> [ENTRIES SHOWN]
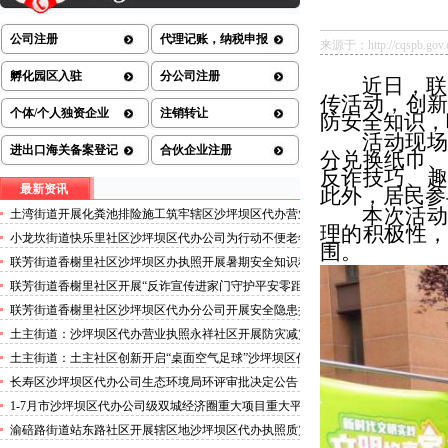
公司注册
代理记账，纳税申报
来源于：http://cqspb.gov.cn/
孵化园区入驻
分公司注册
近日，联
传活动，创
个体/个人独资企业
注销转让
防安全知识，
活动现场
进出口海关备案登记
合伙企业注册
分兑换纸巾
反诈技巧、
最新资讯
此外，居民参
本次活动
土湾街道开展化粪池排险施工筑牢辖区沙坪坝区代办营业
理的积极性
执照安全防线
小龙坎街道快乐里社区沙坪坝区代办公司为行动不便老年
围。
人做生成认证
联芳街道香榭里社区沙坪坝区办执照开展暑期安全知识科
普讲座活动
联芳街道香榭里社区开展“反诈宣传进家门守护平安零距
离”沙坪坝区代办执照活动
联芳街道香榭里社区沙坪坝区代办分公司开展安全隐患排
查整治行动
土主街道：沙坪坝区代办营业执照永祥社区开展防灾减灾
科普宣传活动
土主街道：土主社区创新开启“桌面空气足球”沙坪坝区代
办执照主题活动
长寿区沙坪坝区代办公司生态环境局环评审批决定公告
2026.8.5
1-7月市沙坪坝区代办公司级双城经济圈重大项目重大平
台超时序推进
渝碚路街道站东路社区开展辖区地沙坪坝区代办执照质灾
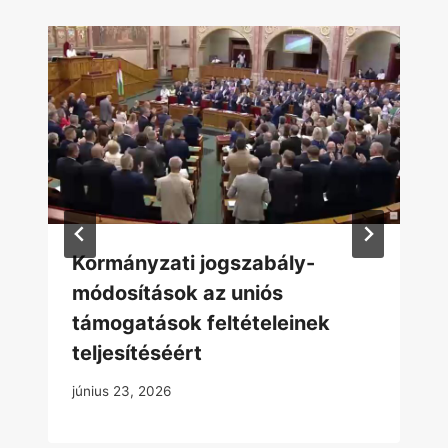
Kormányzati jogszabály-
módosítások az uniós
támogatások feltételeinek
teljesítéséért
június 23, 2026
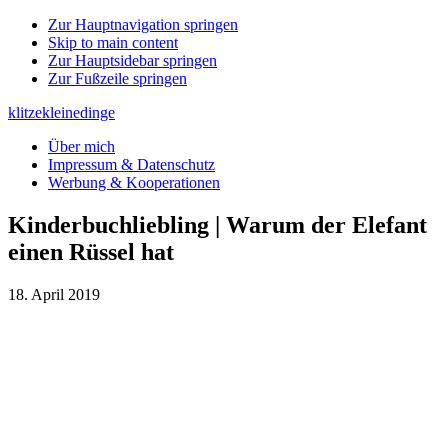
Zur Hauptnavigation springen
Skip to main content
Zur Hauptsidebar springen
Zur Fußzeile springen
klitzekleinedinge
Über mich
Impressum & Datenschutz
Werbung & Kooperationen
Kinderbuchliebling | Warum der Elefant
einen Rüssel hat
18. April 2019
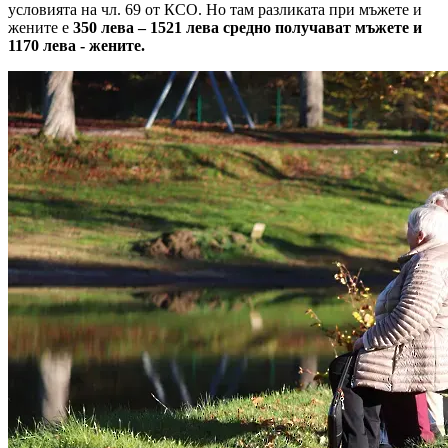
условията на чл. 69 от КСО. Но там разликата при мъжете и
жените е
350 лева – 1521 лева средно получават мъжете и
1170 лева - жените.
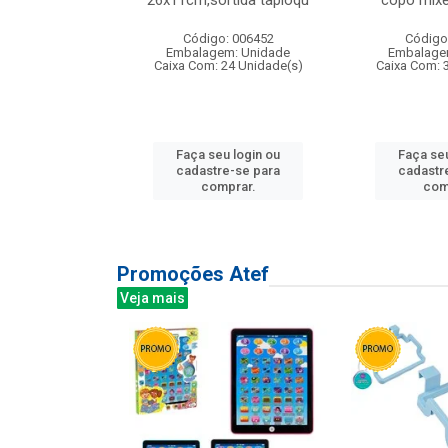
irios
26x11cm,sortida tapioqu
copo mixe
: 135177
Código: 006452
Código
m: Unidade
Embalagem: Unidade
Embalage
12 Unidade(s)
Caixa Com: 24 Unidade(s)
Caixa Com: 
u login ou
Faça seu login ou
Faça seu
e-se para
cadastre-se para
cadastr
prar.
comprar.
com
Promoções Atef
Veja mais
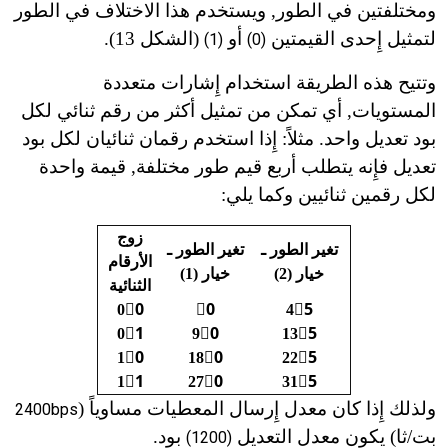
ومختلفتين في الطور, ويستخدم هذا الاختلاف في الطور
لتمثيل إِحدى القيمتين
أو
(الشكل 13).
(1)
(0)
وتتيح هذه الطريقة استخدام إِشارات متعددة
المستويات, أي تمكن من تمثيل أكثر من رقم ثنائي لكل
بود تعديل واحد. مثلاً: إِذا استخدم رقمان ثنائيان لكل بود
تعديل فإِنه يتطلب أربع قيم طور مختلفة, قيمة واحدة
لكل رقمين ثنائيين وكما يلي:
زوج
تغير
الطور ـ
تغير
الطور ـ
الأرقام
خيار (2)
خيار (1)
الثنائية
00ْ
0ْ
45ْ
01ْ
90ْ
135ْ
10ْ
180ْ
225ْ
11ْ
270ْ
315ْ
ولذلك إِذا كان معدل إِرسال المعطيات مساوياً (
2400bps
بت/ثا) يكون معدل التعديل
بود.
(1200)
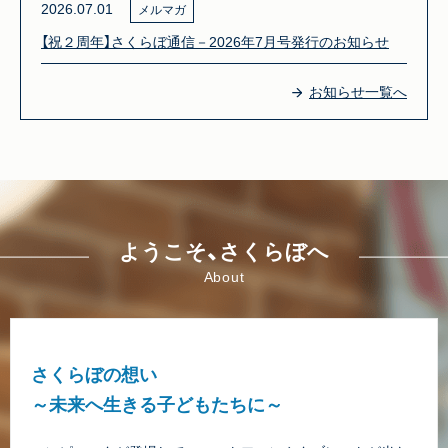
2026.07.01
メルマガ
【祝２周年】さくらぼ通信－2026年7月号発行のお知らせ
お知らせ一覧へ
ようこそ、さくらぼへ
About
さくらぼの想い
～未来へ生きる子どもたちに～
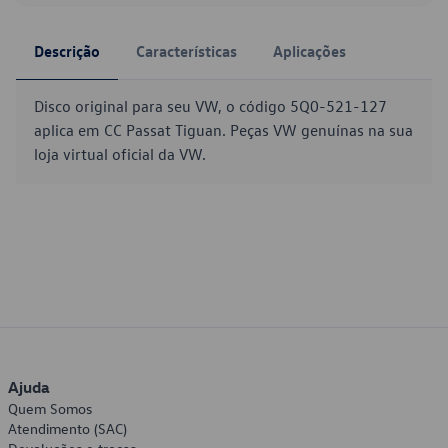
Descrição
Características
Aplicações
Disco original para seu VW, o código 5Q0-521-127
aplica em CC Passat Tiguan. Peças VW genuínas na sua
loja virtual oficial da VW.
Ajuda
Quem Somos
Atendimento (SAC)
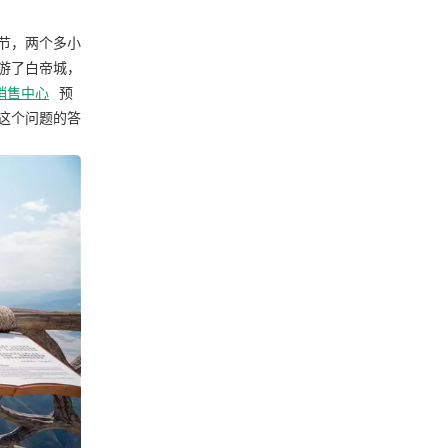
节，两个多小
游了白帝城，
销售中心
预
这个问题的答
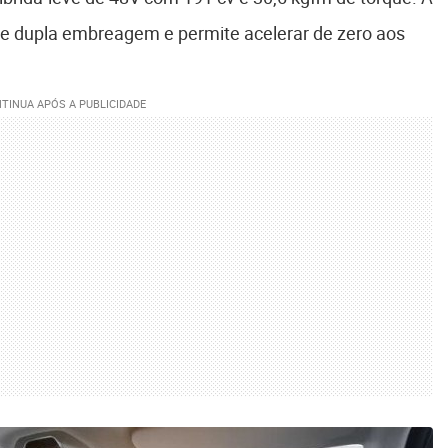
e dupla embreagem e permite acelerar de zero aos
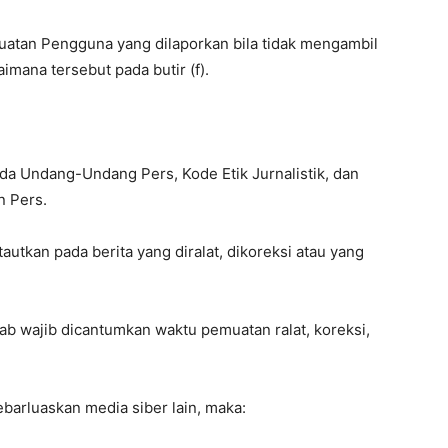
Buatan Pengguna yang dilaporkan bila tidak mengambil
imana tersebut pada butir (f).
ada Undang-Undang Pers, Kode Etik Jurnalistik, dan
 Pers.
tautkan pada berita yang diralat, dikoreksi atau yang
jawab wajib dicantumkan waktu pemuatan ralat, koreksi,
sebarluaskan media siber lain, maka:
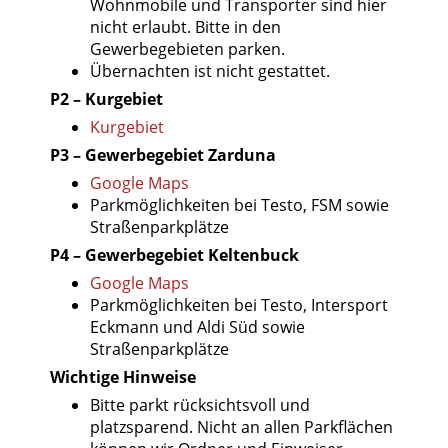
Wohnmobile und Transporter sind hier
nicht erlaubt. Bitte in den
Gewerbegebieten parken.
Übernachten ist nicht gestattet.
P2 – Kurgebiet
Kurgebiet
P3 – Gewerbegebiet Zarduna
Google Maps
Parkmöglichkeiten bei Testo, FSM sowie
Straßenparkplätze
P4 – Gewerbegebiet Keltenbuck
Google Maps
Parkmöglichkeiten bei Testo, Intersport
Eckmann und Aldi Süd sowie
Straßenparkplätze
Wichtige Hinweise
Bitte parkt rücksichtsvoll und
platzsparend. Nicht an allen Parkflächen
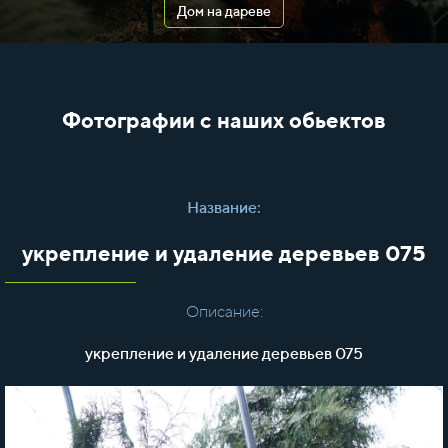
Дом на дареве
Фотографии с наших обьектов
Название:
укрепление и удаление деревьев 075
Описание:
укрепление и удаление деревьев 075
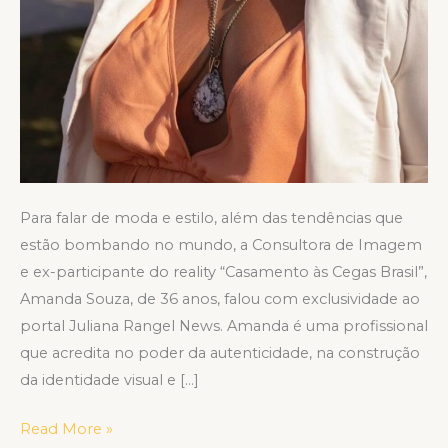
Para falar de moda e estilo, além das tendências que
estão bombando no mundo, a Consultora de Imagem
e ex-participante do reality “Casamento às Cegas Brasil”,
Amanda Souza, de 36 anos, falou com exclusividade ao
portal Juliana Rangel News. Amanda é uma profissional
que acredita no poder da autenticidade, na construção
da identidade visual e […]
Read More »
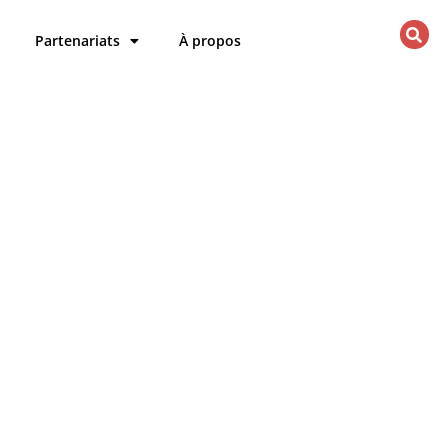
Partenariats
À propos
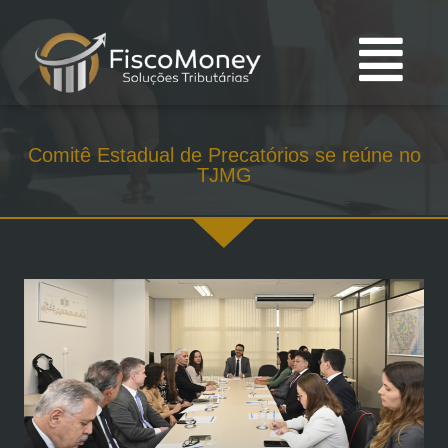
Comitê Estadual de Precatórios se reúne no
TJMG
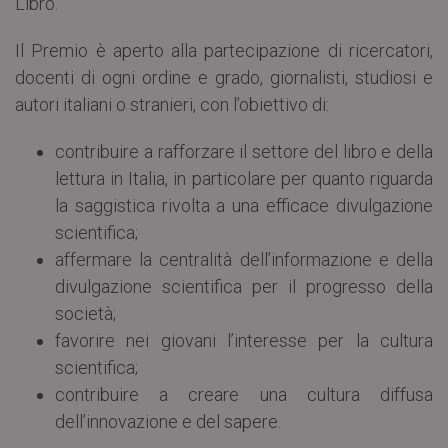
Libro.
Il Premio è aperto alla partecipazione di ricercatori,
docenti di ogni ordine e grado, giornalisti, studiosi e
autori italiani o stranieri, con l’obiettivo di:
contribuire a rafforzare il settore del libro e della
lettura in Italia, in particolare per quanto riguarda
la saggistica rivolta a una efficace divulgazione
scientifica;
affermare la centralità dell’informazione e della
divulgazione scientifica per il progresso della
società;
favorire nei giovani l’interesse per la cultura
scientifica;
contribuire a creare una cultura diffusa
dell’innovazione e del sapere.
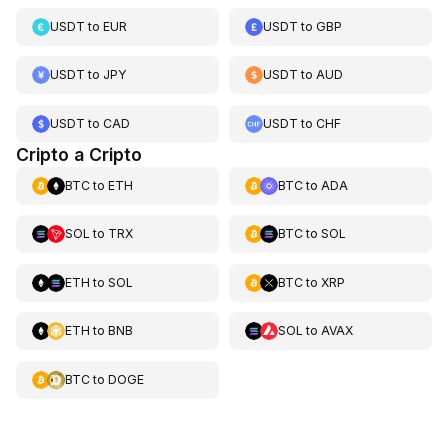
USDT
to
EUR
USDT
to
GBP
USDT
to
JPY
USDT
to
AUD
USDT
to
CAD
USDT
to
CHF
Cripto a Cripto
BTC
to
ETH
BTC
to
ADA
SOL
to
TRX
BTC
to
SOL
ETH
to
SOL
BTC
to
XRP
ETH
to
BNB
SOL
to
AVAX
BTC
to
DOGE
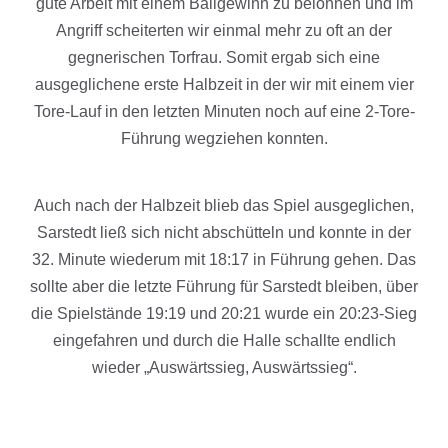
gute Arbeit mit einem Ballgewinn zu belohnen und im
Angriff scheiterten wir einmal mehr zu oft an der
gegnerischen Torfrau. Somit ergab sich eine
ausgeglichene erste Halbzeit in der wir mit einem vier
Tore-Lauf in den letzten Minuten noch auf eine 2-Tore-
Führung wegziehen konnten.
Auch nach der Halbzeit blieb das Spiel ausgeglichen,
Sarstedt ließ sich nicht abschütteln und konnte in der
32. Minute wiederum mit 18:17 in Führung gehen. Das
sollte aber die letzte Führung für Sarstedt bleiben, über
die Spielstände 19:19 und 20:21 wurde ein 20:23-Sieg
eingefahren und durch die Halle schallte endlich
wieder „Auswärtssieg, Auswärtssieg“.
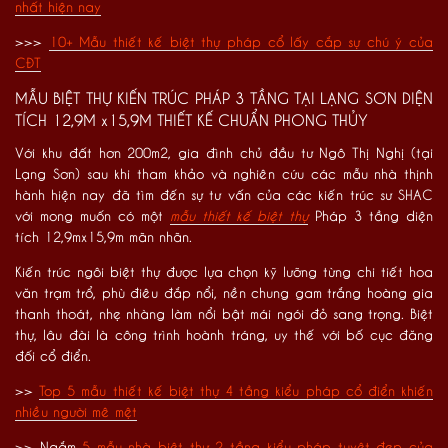
nhất hiện nay
>>>
10+ Mẫu thiết kế biệt thự pháp cổ lấy cắp sự chú ý của
CĐT
MẪU BIỆT THỰ KIẾN TRÚC PHÁP 3 TẦNG TẠI LẠNG SƠN DIỆN
TÍCH 12,9M x15,9M THIẾT KẾ CHUẨN PHONG THỦY
Với khu đất hơn 200m2, gia đình chủ đầu tư Ngô Thị Nghị (tại
Lạng Sơn) sau khi tham khảo và nghiên cứu các mẫu nhà thịnh
hành hiện nay đã tìm đến sự tư vấn của các kiến trúc sư SHAC
với mong muốn có một
mẫu thiết kế biệt thự
Pháp 3 tầng diện
tích 12,9mx15,9m mãn nhãn.
Kiến trúc ngôi biệt thự được lựa chọn kỹ lưỡng từng chi tiết hoa
văn trạm trổ, phù điêu đắp nổi, nền chung gam trắng hoàng gia
thanh thoát, nhẹ nhàng làm nổi bật mái ngói đỏ sang trọng. Biệt
thự, lâu đài là công trình hoành tráng, uy thế với bố cục đăng
đối cổ điển.
>>
Top 5 mẫu thiết kế biệt thự 4 tầng kiểu pháp cổ điển khiến
nhiều người mê mệt
>> Ngắm
5 mẫu nhà biệt thự 2 tầng kiểu pháp tuyệt đẹp của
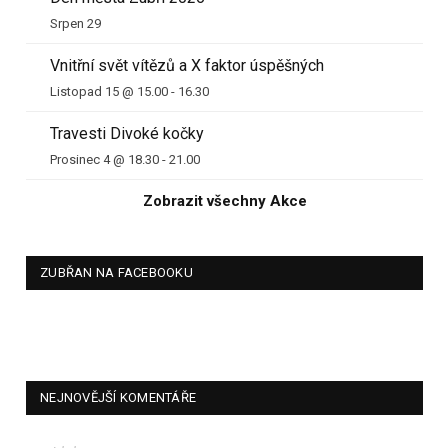
Srpen 29
Vnitřní svět vítězů a X faktor úspěšných
Listopad 15 @ 15.00
-
16.30
Travesti Divoké kočky
Prosinec 4 @ 18.30
-
21.00
Zobrazit všechny Akce
ZUBŘAN NA FACEBOOKU
NEJNOVĚJŠÍ KOMENTÁŘE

> [WHAT THE TASK REQUIRES] Would you transcribe, exactly, the lines running from the one that contains "Prosinec 4 @ 18.30" through the final line of the listing above? Include both ends and nothing else.

> [RESPONSE]
Prosinec 4 @ 18.30
-
21.00
Zobrazit všechny Akce
ZUBŘAN NA FACEBOOKU
NEJNOVĚJŠÍ KOMENTÁŘE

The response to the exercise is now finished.